Material to process:
=-=-=
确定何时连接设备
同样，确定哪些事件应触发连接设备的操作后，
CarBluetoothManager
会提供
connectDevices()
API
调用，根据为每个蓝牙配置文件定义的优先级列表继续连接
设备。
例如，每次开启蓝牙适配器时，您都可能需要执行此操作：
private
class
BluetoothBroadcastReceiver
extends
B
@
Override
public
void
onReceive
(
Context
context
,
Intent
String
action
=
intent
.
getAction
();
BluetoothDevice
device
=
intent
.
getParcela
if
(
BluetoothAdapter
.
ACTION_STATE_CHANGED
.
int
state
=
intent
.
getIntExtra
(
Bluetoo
=-=-=
Action item: All the data above should be restated in full, exactly.

Response:
确定何时连接设备
同样，确定哪些事件应触发连接设备的操作后，
CarBluetoothManager
会提供
connectDevices()
API
调用，根据为每个蓝牙配置文件定义的优先级列表继续连接
设备。
例如，每次开启蓝牙适配器时，您都可能需要执行此操作：
private
class
BluetoothBroadcastReceiver
extends
B
@
Override
public
void
onReceive
(
Context
context
,
Intent
String
action
=
intent
.
getAction
();
BluetoothDevice
device
=
intent
.
getParcela
if
(
BluetoothAdapter
.
ACTION_STATE_CHANGED
.
int
state
=
intent
.
getIntExtra
(
Bluetoo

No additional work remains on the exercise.